Hi,when I tried mecat to assemble PacBio reads. The same problem happened again. The mecat version which I used is v1.2. And the command is as follows.

date
mecat2pw -j 0 -d 00.data/Emu_F_Pacbio_Copenhagen_merge_all.fastq -w wk.dir -t 24 -o emu.fastq.pm.can -n 50 -a 2000 -k 4 -g 0 -x 0
date
mecat2cns -x 0 -i 0 -t 24 -p 100000 -r 0.9 -a 2000 -c 6 -l 7000 emu.fastq.pm.can 00.data/Emu_F_Pacbio_Copenhagen_merge_all.fastq emu.corrected.fa
date
mecat2canu -trim-assemble -d wk_result -p emu errorRate=0.015 genomeSize=1.3g maxMemory=200 maxThreads=24 useGrid=0 Overlapper=mecat2asmpw -pacbio-corrected emu.corrected.fa
date

But when it comes to mecat2canu step. Error appears that as follows. But there is no *.oea file in the directory. Could anyone give me some help. Many thanks.
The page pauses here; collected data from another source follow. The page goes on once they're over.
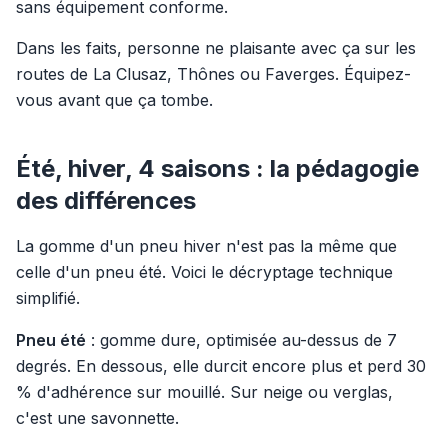
sans équipement conforme.
Dans les faits, personne ne plaisante avec ça sur les
routes de La Clusaz, Thônes ou Faverges. Équipez-
vous avant que ça tombe.
Été, hiver, 4 saisons : la pédagogie
des différences
La gomme d'un pneu hiver n'est pas la même que
celle d'un pneu été. Voici le décryptage technique
simplifié.
Pneu été
: gomme dure, optimisée au-dessus de 7
degrés. En dessous, elle durcit encore plus et perd 30
% d'adhérence sur mouillé. Sur neige ou verglas,
c'est une savonnette.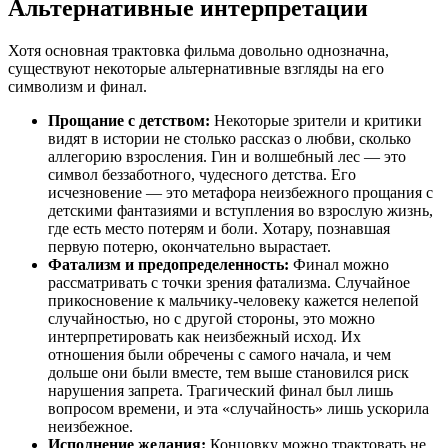
Альтернативные интерпретации
Хотя основная трактовка фильма довольно однозначна,
существуют некоторые альтернативные взгляды на его
символизм и финал.
Прощание с детством:
Некоторые зрители и критики
видят в истории не столько рассказ о любви, сколько
аллегорию взросления. Гин и волшебный лес — это
символ беззаботного, чудесного детства. Его
исчезновение — это метафора неизбежного прощания с
детскими фантазиями и вступления во взрослую жизнь,
где есть место потерям и боли. Хотару, познавшая
первую потерю, окончательно вырастает.
Фатализм и предопределенность:
Финал можно
рассматривать с точки зрения фатализма. Случайное
прикосновение к мальчику-человеку кажется нелепой
случайностью, но с другой стороны, это можно
интерпретировать как неизбежный исход. Их
отношения были обречены с самого начала, и чем
дольше они были вместе, тем выше становился риск
нарушения запрета. Трагический финал был лишь
вопросом времени, и эта «случайность» лишь ускорила
неизбежное.
Исполнение желания:
Концовку можно трактовать не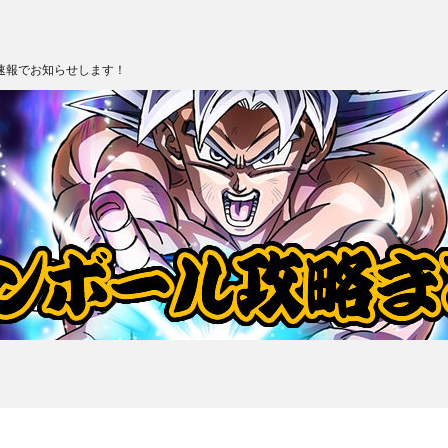
速報でお知らせします！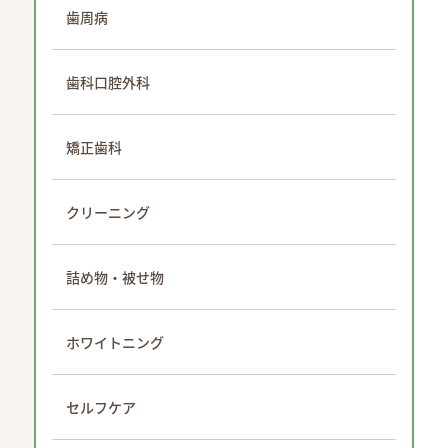
歯周病
歯科口腔外科
矯正歯科
クリーニング
詰め物・被せ物
ホワイトニング
セルフケア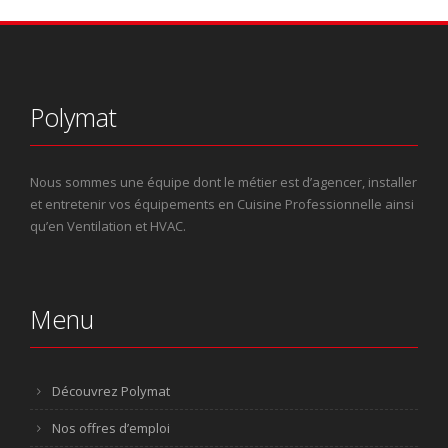
Polymat
Nous sommes une équipe dont le métier est d’agencer, installer
et entretenir vos équipements en Cuisine Professionnelle ainsi
qu’en Ventilation et HVAC.
Menu
Découvrez Polymat
Nos offres d’emploi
61 overlap error adjustment jobs failed: /public/home/lijing/01.sd.project/01.genome/01.assembly/02.mecat/01.emu_copenhagen/wk_result/unitigging/3-overlapErrorAdjustment/0001.oea FAILED. ... Don't panic, but a mostly harmless error occurred and canu failed. canu failed with 'failed to adjust overlap error rates. Made 2 attempts, jobs still failed'.
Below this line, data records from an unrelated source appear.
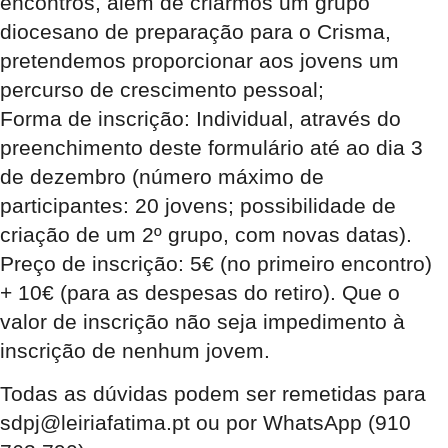
encontros, além de criarmos um grupo
diocesano de preparação para o Crisma,
pretendemos proporcionar aos jovens um
percurso de crescimento pessoal;
Forma de inscrição: Individual, através do
preenchimento deste formulário até ao dia 3
de dezembro (número máximo de
participantes: 20 jovens; possibilidade de
criação de um 2º grupo, com novas datas).
Preço de inscrição: 5€ (no primeiro encontro)
+ 10€ (para as despesas do retiro). Que o
valor de inscrição não seja impedimento à
inscrição de nenhum jovem.
Todas as dúvidas podem ser remetidas para
sdpj@leiriafatima.pt ou por WhatsApp (910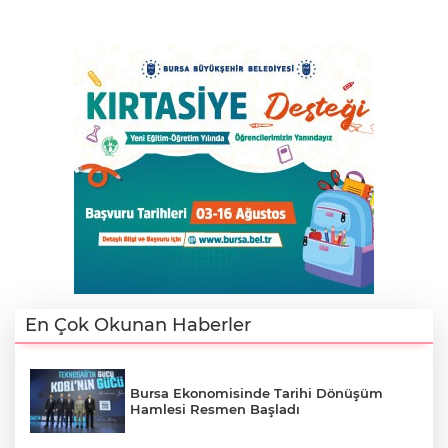
En Çok Okunan Haberler
Bursa Ekonomisinde Tarihi Dönüşüm
Hamlesi Resmen Başladı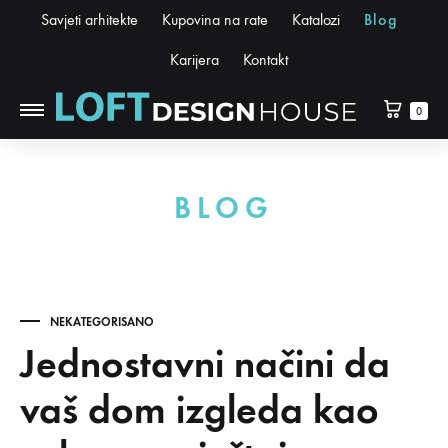
Savjeti arhitekte
Kupovina na rate
Katalozi
Blog
Karijera
Kontakt
0
BLOG
NEKATEGORISANO
Jednostavni načini da
vaš dom izgleda kao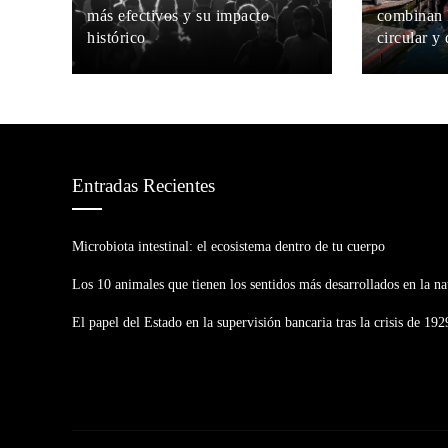
más efectivos y su impacto
combinan
histórico
circular y
Amelia Brooks
Hace 1 semana
Hugo Carra
Entradas Recientes
Microbiota intestinal: el ecosistema dentro de tu cuerpo
Los 10 animales que tienen los sentidos más desarrollados en la na
El papel del Estado en la supervisión bancaria tras la crisis de 192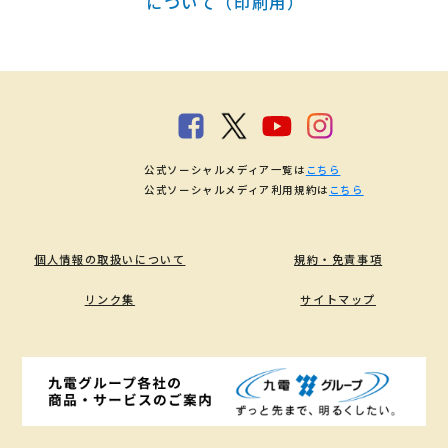
について（印刷用）
公式ソーシャルメディア一覧は
こちら
公式ソーシャルメディア利用規約は
こちら
個人情報の取扱いについて
規約・免責事項
リンク集
サイトマップ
Mr-Inamn commented 7 years ago

Did mecat need canu installed? My canu version is v1.4 right now.

Mr-Inamn commented 7 years ago

Moreover, I have tested ecoli pacbio reads with mecat. There is no problem. The only difference between ecoli pipeline and my pipeline is the third step. I did not extract sequence from the corrected reads generated in step 2. Instead, I used all the corrected reads for assembly? Does this matter?

Mr-Inamn commented 7 years ago

Then I tried MECAT step by step. The first 2 steps have no problem. And after that, I will get the corrected reads. But when I run the third step. Nothing result will be returned. The command is extract_sequences emu.corrected.fa emu.corrected.fa_40x 1300000000 40. And the log is as follows. Can anyone give me some help? Many thanks. @xiaochuanle

Sun Sep 24 13:58:59 CST 2017 step 1: convert fasta to fastq step 2: convert fastq to CA step 3

Starting file 'emu.corrected.fa.fastq.libname.frg'.
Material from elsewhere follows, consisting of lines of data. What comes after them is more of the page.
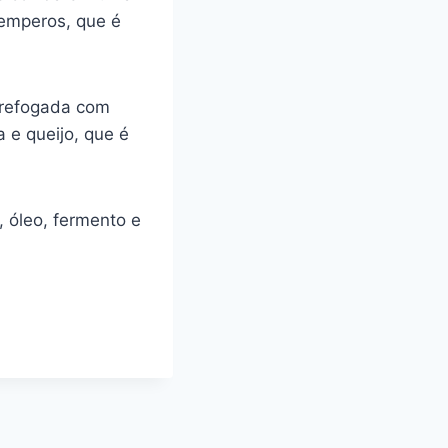
temperos, que é
 refogada com
 e queijo, que é
e, óleo, fermento e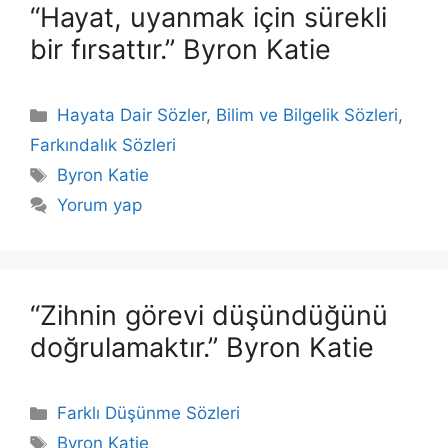
“Hayat, uyanmak için sürekli
bir fırsattır.” Byron Katie
Kategoriler
Hayata Dair Sözler
,
Bilim ve Bilgelik Sözleri
,
Farkındalık Sözleri
Etiketler
Byron Katie
Yorum yap
“Zihnin görevi düşündüğünü
doğrulamaktır.” Byron Katie
Kategoriler
Farklı Düşünme Sözleri
Etiketler
Byron Katie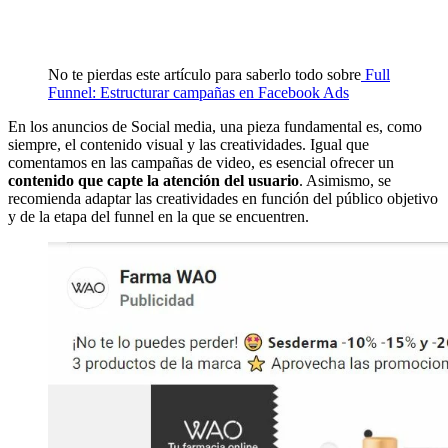
No te pierdas este artículo para saberlo todo sobre
Full
Funnel: Estructurar campañas en Facebook Ads
En los anuncios de Social media, una pieza fundamental es, como
siempre, el contenido visual y las creatividades. Igual que
comentamos en las campañas de video, es esencial ofrecer un
contenido que capte la atención del usuario
. Asimismo, se
recomienda adaptar las creatividades en función del público objetivo
y de la etapa del funnel en la que se encuentren.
Processing SINGLE-ENDED SANGER QV encoding reads from: '/public/home/lijing/01.sd.project/01.genome/01.assembly/02.mecat/01.emu_copenhagen/emu.corrected.fa.fastq'

GKP finished with no alerts or errors.

step 4 Longest picked cutoff: 7637 Scanning store to find libraries used. Added 0 reads to maintain mate relationships. Dumping 0 fragments from unknown library (version 1 has these) Dumping 3675917 fragments from library IID 1 step 5 Longest picked cutoff: 7637 Scanning store to find libraries used and reads to dump. Added 0 reads to maintain mate relationships. Dumping 0 fragments from unknown library (version 1 has these) Dumping 3675917 fragments from library IID 1 Sun Sep 24 15:01:45 CST 2017

fhu2008-tio commented 6 years ago

i met the same problem as you met, run the extract_sequences command. there were no errors, no warnings, also no results file generated.

I write to the author a few weeks ago, no messages were received.